Karanlıkta olanları izleyen klan yaşlıları da aynı anda çığlık atıyorlardı. Çoktan soğukkanlılıklarını kaybetmişlerdi.
“Güzel, Fang soyu bizim Chi soyumuzdan geliyor. Bu yüzden biz Chi ailesi olarak Gue Yue Fang Zheng’i evlat edineceğiz,” dedi Gue Yue Chi Lian hemen.
“Bu nasıl mümkün olabilir? Seni ahlakı ve yeteneği bozuk yaşlı çuval Chi Lian. Yeteneksizliğine rağmen gençleri kandırmakta gerçekten iyisin. Bu çocuğu yetiştirilmesi için bana, Gu Yue Mo Chen’e bırakman daha iyi olur!”
“Tartışmayı bırakın. Hiç kimse bu çocuğu yetiştirmek için mevcut klan lideri olan benden, Gu Yue Bo’dan daha nitelikli değildir. Her kimin itirazı varsa karşıma çıksın.“ Gu Yue klanının lideri çılgına dönmüş ateş kırmızısı bakışlarını, hayal kırıklığına uğramış ve cesareti kırılmış yaşlılarının üzerinde gezdirdi.

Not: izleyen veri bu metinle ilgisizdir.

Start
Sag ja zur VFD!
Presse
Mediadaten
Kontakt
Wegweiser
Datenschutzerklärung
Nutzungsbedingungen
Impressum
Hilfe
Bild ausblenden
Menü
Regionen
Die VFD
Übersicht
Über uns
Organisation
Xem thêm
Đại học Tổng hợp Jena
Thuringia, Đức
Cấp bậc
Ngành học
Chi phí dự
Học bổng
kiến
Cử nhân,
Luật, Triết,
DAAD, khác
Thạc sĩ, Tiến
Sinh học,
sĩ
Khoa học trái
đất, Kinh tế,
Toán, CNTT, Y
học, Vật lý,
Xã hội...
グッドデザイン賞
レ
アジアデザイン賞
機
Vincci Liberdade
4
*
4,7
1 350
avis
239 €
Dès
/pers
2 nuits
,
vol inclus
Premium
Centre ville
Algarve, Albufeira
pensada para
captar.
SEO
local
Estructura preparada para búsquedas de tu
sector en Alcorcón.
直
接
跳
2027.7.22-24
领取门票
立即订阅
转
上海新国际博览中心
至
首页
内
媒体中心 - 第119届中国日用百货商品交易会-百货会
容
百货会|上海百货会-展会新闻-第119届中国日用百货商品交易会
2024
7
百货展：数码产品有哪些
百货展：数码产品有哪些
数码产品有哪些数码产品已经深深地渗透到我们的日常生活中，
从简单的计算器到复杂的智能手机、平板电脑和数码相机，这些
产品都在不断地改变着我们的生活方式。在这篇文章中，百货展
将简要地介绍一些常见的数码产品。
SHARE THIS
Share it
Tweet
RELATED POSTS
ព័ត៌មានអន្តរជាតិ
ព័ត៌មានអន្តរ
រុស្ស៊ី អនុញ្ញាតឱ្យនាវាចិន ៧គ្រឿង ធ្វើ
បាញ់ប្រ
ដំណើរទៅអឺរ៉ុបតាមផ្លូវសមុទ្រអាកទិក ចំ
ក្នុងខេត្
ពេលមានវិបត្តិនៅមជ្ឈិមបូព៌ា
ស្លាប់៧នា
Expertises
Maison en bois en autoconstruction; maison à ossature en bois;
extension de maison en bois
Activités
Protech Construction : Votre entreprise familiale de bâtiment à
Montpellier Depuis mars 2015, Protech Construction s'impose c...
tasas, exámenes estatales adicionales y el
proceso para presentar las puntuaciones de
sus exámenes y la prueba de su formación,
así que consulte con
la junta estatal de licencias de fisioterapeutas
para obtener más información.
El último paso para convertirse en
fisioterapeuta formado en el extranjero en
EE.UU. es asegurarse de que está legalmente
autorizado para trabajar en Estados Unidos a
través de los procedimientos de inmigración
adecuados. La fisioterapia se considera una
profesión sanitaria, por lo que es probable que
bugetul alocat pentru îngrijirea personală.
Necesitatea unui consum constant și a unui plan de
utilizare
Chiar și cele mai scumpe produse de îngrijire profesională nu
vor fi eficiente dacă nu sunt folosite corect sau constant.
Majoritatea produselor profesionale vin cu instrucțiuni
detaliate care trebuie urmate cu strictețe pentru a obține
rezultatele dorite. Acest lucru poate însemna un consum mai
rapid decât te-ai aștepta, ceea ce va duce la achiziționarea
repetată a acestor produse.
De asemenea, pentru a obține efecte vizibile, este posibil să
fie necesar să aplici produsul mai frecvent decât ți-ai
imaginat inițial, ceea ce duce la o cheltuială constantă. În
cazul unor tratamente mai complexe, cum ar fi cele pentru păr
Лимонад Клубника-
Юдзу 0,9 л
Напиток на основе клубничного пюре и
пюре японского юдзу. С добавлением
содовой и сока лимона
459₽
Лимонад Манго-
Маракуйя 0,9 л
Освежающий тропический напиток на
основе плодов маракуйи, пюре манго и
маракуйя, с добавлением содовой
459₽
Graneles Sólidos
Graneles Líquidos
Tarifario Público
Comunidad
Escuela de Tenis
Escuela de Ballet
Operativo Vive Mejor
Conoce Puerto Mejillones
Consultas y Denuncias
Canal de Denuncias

İngilizce Çevirmenin Notu:
Eğer şimdiye kadar fark etmediyseniz diye, yazarın 1. bölümde bıraktığı nottan da anlaşılacağı üzere ana karakter kötü birisi. Kesinlikle acımasız ve çok ama çok kötü biri. Eğer bu tür şeylerden rahatsız oluyor veya hoşlanmıyorsanız seriyi bırakmaktan çekinmeyin. Aksi takdirde, kendinizi gelecekte olacaklara hazırlayın!
Çevirmen Notu:
1- Açıklığın örnek bir resmini yorumlara bırakıyorum, isteyen bakar.
Bu arada İngilizce çevirmen haklı, ileride işler sarpa saracak, bu tür konularda fazla narin olanlar varsa bu kitabı okumasını önermem. Seriye boş yere +18 yazmadık.